That's true, but it means a limited, even non-existent corporate wide strategy beyond 'make profit'. If leveraging their assets can produce more competitive products and significantly grow their market share and profits beyond selling to rivals, that'd be a Good Thing. This was many of ours expectations come PS3 - that Sony would leverage it's divisions to provide an all-in-one solution. Movies cooperating with gaming to provide a steaming service, a universal login across Sony Entertainment, selling Music via a rival to iTunes, mobile phones tapped in to this Sony Network streaming Sony media, etc. Sony's inability to capitalise on their position is a significant part of why they're in this mess.

The present move is probably good for a conservative approach to their future, but it means a Sony far less than it could have and should have been. I suppose there's no going back though, and that opportunity around 2000-2005 will never come again.
 
That's true, but it means a limited, even non-existent corporate wide strategy beyond 'make profit'. If leveraging their assets can produce more competitive products and significantly grow their market share and profits beyond selling to rivals, that'd be a Good Thing.

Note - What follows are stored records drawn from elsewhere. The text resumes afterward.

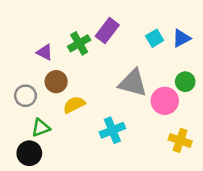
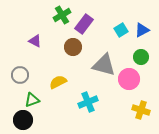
green cross: (79, 43) -> (62, 15), moved
brown circle: (56, 82) -> (73, 47), moved
green circle: (185, 82) -> (141, 57), moved

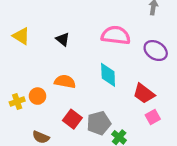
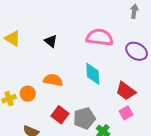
pink square: (153, 117) -> (126, 113), moved

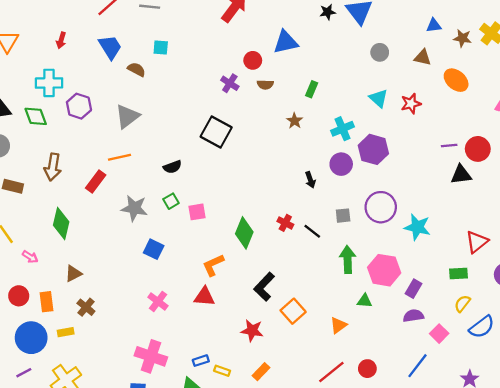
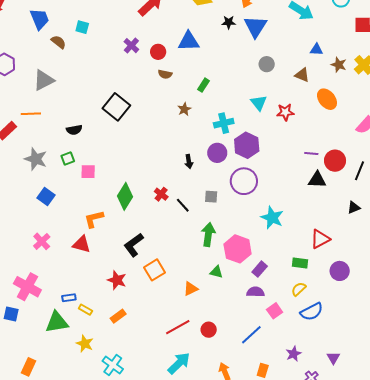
purple cross: (230, 83) -> (131, 46), moved
purple circle: (381, 207) -> (244, 181), moved

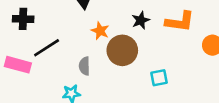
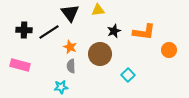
orange star: (100, 31) -> (70, 47), moved
black line: (47, 48) -> (49, 32), moved
cyan square: (159, 78) -> (128, 75), turned -32

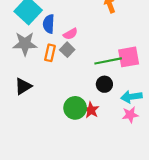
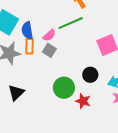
orange rectangle: (50, 53) -> (30, 46), moved
green line: (108, 61) -> (71, 23), moved
green circle: (75, 108) -> (64, 88), moved

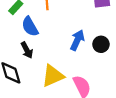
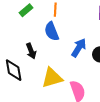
blue semicircle: (30, 27) -> (52, 31), moved

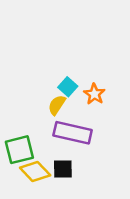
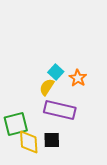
yellow diamond: (35, 171) -> (29, 142), turned 40

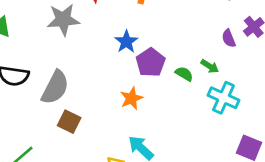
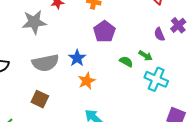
blue star: (126, 42) -> (77, 58), moved
purple pentagon: (151, 62) -> (104, 32), moved
gray semicircle: (55, 87) -> (45, 63), moved, turned 52

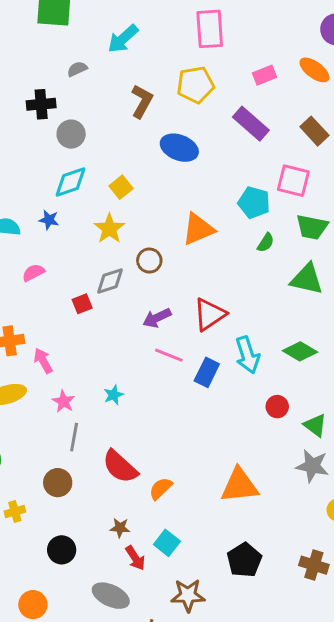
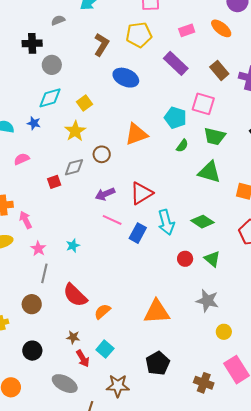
green triangle: (315, 425) -> (212, 259), moved
brown cross: (314, 565) -> (204, 383), moved

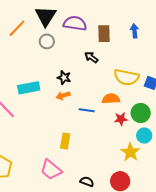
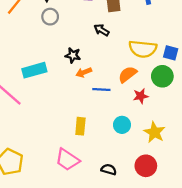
orange arrow: (63, 96) -> (84, 72), moved
orange semicircle: (111, 99) -> (128, 74), turned -30
green circle: (141, 113) -> (162, 76), moved
cyan circle: (144, 136) -> (122, 125), moved

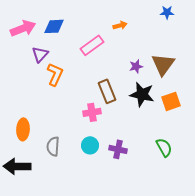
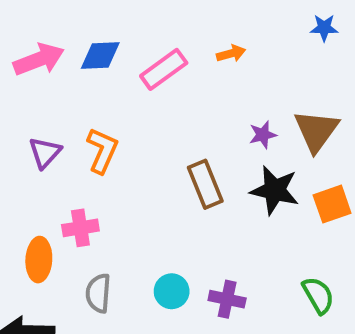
pink rectangle: (92, 45) -> (164, 69), moved
purple triangle: (40, 54) -> (45, 153), moved
pink cross: (92, 112) -> (80, 228), moved

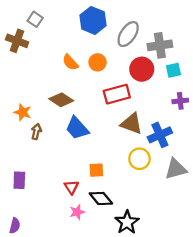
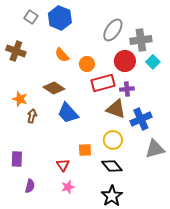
blue hexagon: (93, 20) -> (60, 18), moved
brown cross: (17, 41) -> (16, 51), moved
orange circle: (98, 62) -> (87, 64), moved
cyan square: (173, 70) -> (153, 62), turned -32
purple cross: (180, 101) -> (127, 89), moved
yellow circle: (139, 159) -> (113, 140), moved
black diamond: (101, 198) -> (112, 166), moved
purple semicircle: (15, 226) -> (30, 186), moved

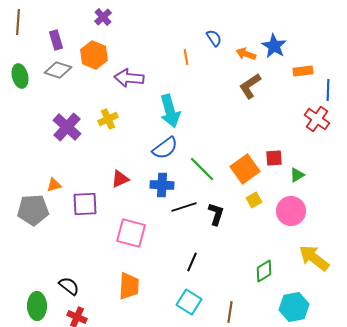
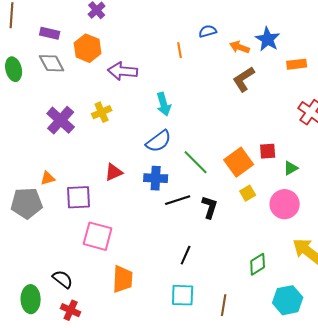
blue semicircle: (214, 38) -> (208, 31), turned -72
purple rectangle: (56, 40) -> (50, 33), turned -60
gray diamond: (58, 70) -> (52, 63), turned 44
cyan arrow: (170, 111) -> (164, 104), size x0.7
pink square: (131, 233) -> (98, 236), moved
cyan square: (189, 302) -> (183, 295), turned -30

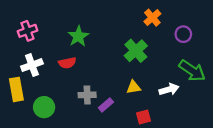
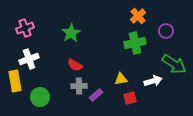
green cross: (136, 51) -> (135, 43), moved, turned 30
red semicircle: (67, 63) -> (75, 65), moved, turned 42
red square: (144, 117) -> (130, 98), moved

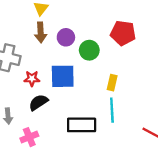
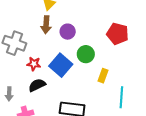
green circle: (89, 50) -> (86, 54), moved
blue square: (63, 76) -> (61, 65), turned 35
cyan line: (112, 110) -> (121, 97), moved

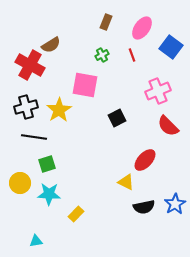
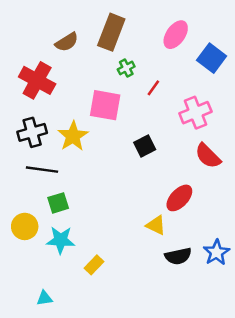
brown rectangle: (106, 22) -> (111, 32), moved, size x1.8
brown semicircle: (51, 45) -> (67, 42), moved
red line: (132, 55) -> (153, 88), moved, turned 56

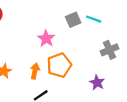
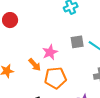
orange arrow: (35, 71) -> (35, 65), moved, turned 112

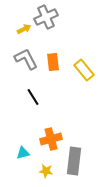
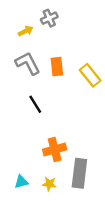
gray cross: (46, 17) -> (49, 18), size x0.7
cyan triangle: (23, 153) -> (21, 182), moved

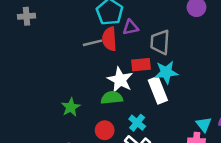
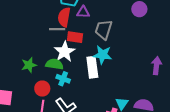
gray line: (93, 43) -> (57, 29), moved
red rectangle: (141, 65) -> (75, 37), moved
green star: (71, 107) -> (29, 65), moved
cyan cross: (137, 123) -> (63, 79), moved, turned -32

Making a profit has to be Sony's number one goal. They've had years of losses and lost market/investor confidence which is needed to survive when you are bleeding money.

Competitive products and market share do not mean profit. From what I've read Sony's mobile phones are pretty decent but that hasn't made them appeal widely or the division profitable. The non-Apple PC and non-Apple phone markets dwarf Apple's tiny markets but not particularly profitable and lots of people have gone to the wall, while Apple rake in insane profits. Market share equalling profit simply isn't true.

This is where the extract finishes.